"Before I left, I worked in Český Těšín. I helped the emigrants. I solicited money for them from the Jewish community, and then I sat them on a bus to Katowice or Krakow. When I saw the swastika fly above Těšín's town hall, I decided to leave for Poland over the River Olše, to Lvov."
"Then the summons arrived, that the Czechoslovak army would be forming in Buzuluku, so I wrote to Kujbyšev (current day Samara - ed.), we had our mission there, and I received a telegram from general Píka, telling me to undertake the journey to Buzuluku. So I went to the military, Russian administration, and they gave me a padded shirt and trousers, and I crossed the whole of Kazakhstan to Buzuluku in twenty-eight days."
"After Sokolovo we fell back to the River Donec, because the enemy threatened to surround us. We were quartered in the little village of Veseloj, from there we transferred to Novokhopyorsk, were we formed a brigade."
"I was deported to the gulag in the Volgostroj area of the Yaroslavl district, near the city of Rybinsk. It looked very bad. We got two hundred grams of bread a day, if we fulfilled the working quota, they gave us sixty decagrams. Soup was twice a week and when there was an unpeeled potatoe floating in it, we would celebrate. We had a free day on the first of May, they gave us semolina porridge."

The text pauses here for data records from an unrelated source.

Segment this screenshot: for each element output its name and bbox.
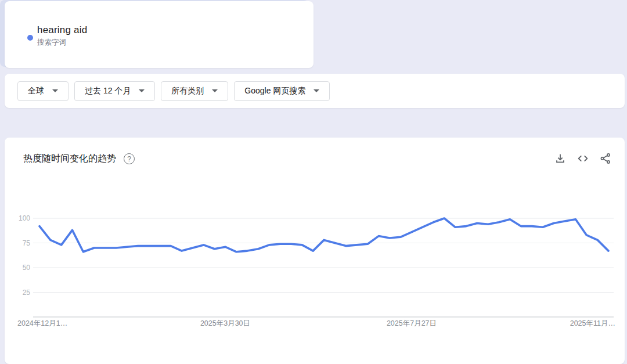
filter-bar: 全球 过去 12 个月 所有类别 Google 网页搜索: [5, 74, 625, 108]
interest-over-time-card: 热度随时间变化的趋势 ?: [5, 138, 625, 364]
trend-line: [39, 218, 608, 252]
y-tick-label: 75: [23, 239, 31, 247]
y-tick-label: 50: [23, 264, 31, 272]
geo-filter-dropdown[interactable]: 全球: [17, 81, 69, 101]
chevron-down-icon: [314, 89, 319, 92]
geo-filter-label: 全球: [28, 86, 44, 96]
x-tick-label: 2024年12月1…: [17, 319, 67, 327]
chevron-down-icon: [139, 89, 145, 92]
category-filter-label: 所有类别: [171, 86, 204, 96]
y-tick-label: 100: [19, 214, 30, 222]
x-tick-label: 2025年7月27日: [387, 319, 437, 327]
search-term-card[interactable]: hearing aid 搜索字词: [5, 1, 314, 68]
category-filter-dropdown[interactable]: 所有类别: [161, 81, 228, 101]
term-title: hearing aid: [37, 24, 87, 36]
term-color-dot-icon: [27, 35, 33, 41]
trend-chart: 100 75 50 25 2024年12月1… 2025年3月30日 2025年…: [5, 138, 625, 364]
y-tick-label: 25: [23, 289, 31, 297]
time-filter-dropdown[interactable]: 过去 12 个月: [74, 81, 155, 101]
chevron-down-icon: [212, 89, 218, 92]
x-tick-label: 2025年11月…: [570, 319, 615, 327]
search-type-filter-label: Google 网页搜索: [244, 86, 305, 96]
x-tick-label: 2025年3月30日: [200, 319, 250, 327]
term-subtitle: 搜索字词: [37, 38, 66, 48]
time-filter-label: 过去 12 个月: [85, 86, 131, 96]
chevron-down-icon: [52, 89, 58, 92]
search-type-filter-dropdown[interactable]: Google 网页搜索: [234, 81, 330, 101]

"Before that I managed a small company that made shaving blades in Kunratice, near Chomutov. There were some thirty people working there. When the Communists nationalised that, I was transferred to Karlín to the firm Maka, which I also headed. They wanted to move me to Jevíček in Moravia, but I didn't want that, so I left for the pharmacy lab."
"We got up at six in the morning, we had these pots, we took them to the kitchen and they poured in a bit of tea. We didn't have any lunch at midday. We worked till six o'clock."

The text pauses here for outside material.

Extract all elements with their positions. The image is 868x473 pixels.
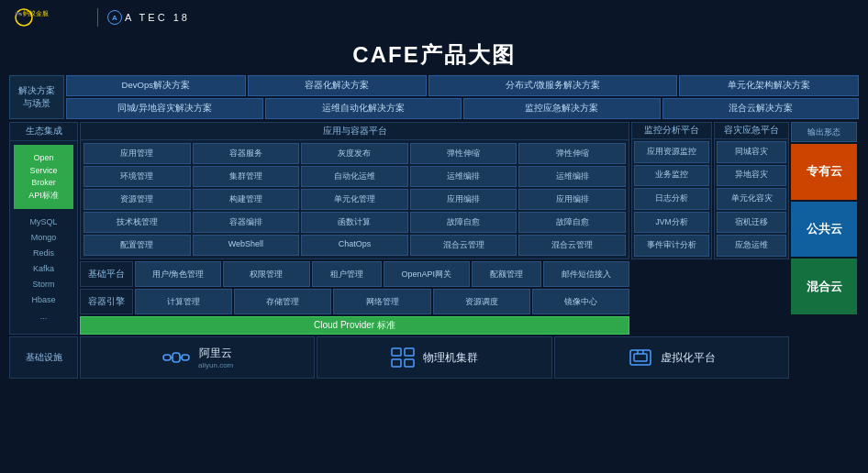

"Sergeant Erban, his old name was Echstein, a Prague lawyer, gave me the order to climb the tree. I had a field phone and I was supposed to report the movement of the German tanks. Suddenly the Germans started shooting, and I couldn't hide on the tree. So I called: Vojta, I can't hold out here. There's shells blowing up all around and I can't move. He replied: You have to stay! I only climbed when I was ordered to. I wasn't wounded till Dukla, I survived that time in Sokolovo."
"My sister wrote to me in Lvov, asking if she could join me, but I replied telling her not to, because the emigrants were in danger of being taken to a gulag. I knew that. But I didn't have a clue about what would happen to Czech Jews. In Lvov I unloaded sugar from train wagons. I got a few kopecks for that, with which I bought bread and rolls. I didn't have the money for anything special. Then they came for me from the NKVD, as they did for the other emigrants. We spent about a week in the Lvov barracks. Then they transported us by train to the gulag. No one knew what it would be like."

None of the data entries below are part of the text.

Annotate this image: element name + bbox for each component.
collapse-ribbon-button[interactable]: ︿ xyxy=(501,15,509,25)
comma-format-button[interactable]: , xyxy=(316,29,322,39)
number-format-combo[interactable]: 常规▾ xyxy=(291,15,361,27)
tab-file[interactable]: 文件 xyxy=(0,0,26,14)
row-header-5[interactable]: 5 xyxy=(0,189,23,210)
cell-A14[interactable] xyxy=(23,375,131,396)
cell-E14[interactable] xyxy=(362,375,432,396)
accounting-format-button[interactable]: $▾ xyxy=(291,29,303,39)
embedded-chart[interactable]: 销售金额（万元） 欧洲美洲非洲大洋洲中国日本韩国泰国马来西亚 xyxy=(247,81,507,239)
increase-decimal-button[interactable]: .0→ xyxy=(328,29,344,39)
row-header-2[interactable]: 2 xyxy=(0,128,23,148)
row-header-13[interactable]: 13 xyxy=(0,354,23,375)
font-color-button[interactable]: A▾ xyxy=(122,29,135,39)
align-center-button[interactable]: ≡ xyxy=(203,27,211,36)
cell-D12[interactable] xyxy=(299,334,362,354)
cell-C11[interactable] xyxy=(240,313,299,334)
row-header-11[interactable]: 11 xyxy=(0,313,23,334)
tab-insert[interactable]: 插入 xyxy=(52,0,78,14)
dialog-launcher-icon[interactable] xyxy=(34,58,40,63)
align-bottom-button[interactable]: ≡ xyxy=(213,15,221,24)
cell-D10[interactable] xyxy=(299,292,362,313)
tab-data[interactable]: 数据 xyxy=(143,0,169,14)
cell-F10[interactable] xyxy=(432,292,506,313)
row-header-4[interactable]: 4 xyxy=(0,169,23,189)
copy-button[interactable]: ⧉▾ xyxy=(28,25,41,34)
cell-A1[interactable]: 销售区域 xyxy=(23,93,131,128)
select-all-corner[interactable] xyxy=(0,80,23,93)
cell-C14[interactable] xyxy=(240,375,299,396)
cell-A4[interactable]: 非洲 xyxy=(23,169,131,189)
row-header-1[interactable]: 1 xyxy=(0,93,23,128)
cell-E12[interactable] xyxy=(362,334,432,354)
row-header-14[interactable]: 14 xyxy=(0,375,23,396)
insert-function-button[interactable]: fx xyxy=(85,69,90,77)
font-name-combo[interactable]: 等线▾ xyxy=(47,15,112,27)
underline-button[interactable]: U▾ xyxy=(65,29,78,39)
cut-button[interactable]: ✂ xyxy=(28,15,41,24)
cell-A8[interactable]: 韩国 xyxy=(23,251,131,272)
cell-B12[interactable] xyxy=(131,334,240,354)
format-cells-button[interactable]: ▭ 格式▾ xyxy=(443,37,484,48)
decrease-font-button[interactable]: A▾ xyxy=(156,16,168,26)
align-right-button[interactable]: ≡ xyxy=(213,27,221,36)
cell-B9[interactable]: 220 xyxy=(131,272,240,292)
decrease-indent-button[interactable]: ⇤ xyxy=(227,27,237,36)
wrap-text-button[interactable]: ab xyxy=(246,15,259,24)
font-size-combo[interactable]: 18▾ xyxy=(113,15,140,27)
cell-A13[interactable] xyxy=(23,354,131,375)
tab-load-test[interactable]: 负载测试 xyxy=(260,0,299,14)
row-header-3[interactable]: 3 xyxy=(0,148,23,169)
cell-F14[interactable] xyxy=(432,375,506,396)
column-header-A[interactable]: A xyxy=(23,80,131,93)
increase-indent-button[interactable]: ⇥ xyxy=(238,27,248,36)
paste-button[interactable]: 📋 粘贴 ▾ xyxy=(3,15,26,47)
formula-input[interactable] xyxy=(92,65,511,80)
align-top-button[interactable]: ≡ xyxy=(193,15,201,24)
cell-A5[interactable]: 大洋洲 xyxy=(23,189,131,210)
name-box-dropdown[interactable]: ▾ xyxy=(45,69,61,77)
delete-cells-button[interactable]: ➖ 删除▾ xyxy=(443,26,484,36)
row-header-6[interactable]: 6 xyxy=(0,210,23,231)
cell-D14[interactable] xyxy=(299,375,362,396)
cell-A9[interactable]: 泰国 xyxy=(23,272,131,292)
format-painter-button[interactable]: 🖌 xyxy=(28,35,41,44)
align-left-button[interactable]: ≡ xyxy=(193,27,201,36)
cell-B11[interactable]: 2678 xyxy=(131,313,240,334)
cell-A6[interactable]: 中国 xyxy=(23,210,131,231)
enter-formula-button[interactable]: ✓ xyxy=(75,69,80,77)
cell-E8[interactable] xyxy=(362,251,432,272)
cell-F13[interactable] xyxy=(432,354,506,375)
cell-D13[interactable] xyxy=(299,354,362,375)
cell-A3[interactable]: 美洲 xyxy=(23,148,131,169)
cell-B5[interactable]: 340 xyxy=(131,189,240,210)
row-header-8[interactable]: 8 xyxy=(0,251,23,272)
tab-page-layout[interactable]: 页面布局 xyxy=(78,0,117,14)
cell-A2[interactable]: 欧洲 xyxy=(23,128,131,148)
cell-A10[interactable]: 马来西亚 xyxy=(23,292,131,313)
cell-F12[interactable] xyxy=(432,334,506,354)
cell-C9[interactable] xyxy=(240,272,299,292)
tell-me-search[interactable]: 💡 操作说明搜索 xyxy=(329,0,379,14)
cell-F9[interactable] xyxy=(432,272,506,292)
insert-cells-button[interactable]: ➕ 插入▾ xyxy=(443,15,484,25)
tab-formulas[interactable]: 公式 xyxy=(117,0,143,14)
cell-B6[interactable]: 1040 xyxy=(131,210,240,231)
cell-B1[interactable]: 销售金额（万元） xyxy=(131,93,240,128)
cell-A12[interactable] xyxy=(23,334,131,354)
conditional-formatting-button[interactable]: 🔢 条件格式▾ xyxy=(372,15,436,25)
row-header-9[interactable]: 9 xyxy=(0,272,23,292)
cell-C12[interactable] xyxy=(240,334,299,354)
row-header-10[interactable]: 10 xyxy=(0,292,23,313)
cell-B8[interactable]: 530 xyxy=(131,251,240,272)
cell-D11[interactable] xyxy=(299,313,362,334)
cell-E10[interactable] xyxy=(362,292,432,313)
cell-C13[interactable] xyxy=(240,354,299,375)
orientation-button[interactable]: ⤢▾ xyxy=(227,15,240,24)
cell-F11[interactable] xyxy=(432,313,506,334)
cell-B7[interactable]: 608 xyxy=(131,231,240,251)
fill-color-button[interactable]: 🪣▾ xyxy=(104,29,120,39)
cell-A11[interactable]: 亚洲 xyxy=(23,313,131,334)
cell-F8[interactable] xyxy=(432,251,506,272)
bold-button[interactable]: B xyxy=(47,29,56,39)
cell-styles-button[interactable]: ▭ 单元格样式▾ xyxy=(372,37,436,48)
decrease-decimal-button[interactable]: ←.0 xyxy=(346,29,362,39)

When I saw the swastika fly above Český Těšín, I decided to leave at the last moment
Erich Jucker was born in March 1912 in Čadca, a small town in western Slovakia. He is of a Jewish family. After finishing the fifth class of the Orlová Grammar School, he become a chemist. In the late Thirties, he emigrated to the Polish Lvov. He left „at the last moment“. His parents and sisters died in the Treblinka concentration camp. Following the German-Soviet division of Poland in the Autumn of 1939, Lvov fell into Russian hands. Jucker was sentenced to 8 years of forced labour for „unauthorised residence in USSR territory“. He was saved from the Siberian gulag after two and a half years, thanks to the general amnesty for Czechoslovak emigrants. After being prompted to join the newly forming Czechoslovak army in Buzuluku, he decided to write to the Czechoslovak mission in Kujbyšev (current day Samara). Soon after he received a telegram from general Píka, telling him to come to Buzuluku. On the 14th of February, 1942 he was made a non-commissioned officer with the rank of corporal. He was assigned to the Third Company. In Buzuluku he became Staff Sergeant for officers in reserve. It is there he started his fighting career. During World War II he took part in the Battle of Sokolovo and followed through Kiev, Záškov, Bila Tserkva and Dukla to Prague. He was awarded the Czechoslovak War Cross three times in 1939, and he received the medal For Bravery twice, and was given other honours and medals. At the end of the war his rank was First Lieutenant. He ended his military career. He was demobilised in 1947, working in a knife factory and a pharmacist‘s laboratory. Later he became a professional driver, remaining faithful to the profession until his retirement.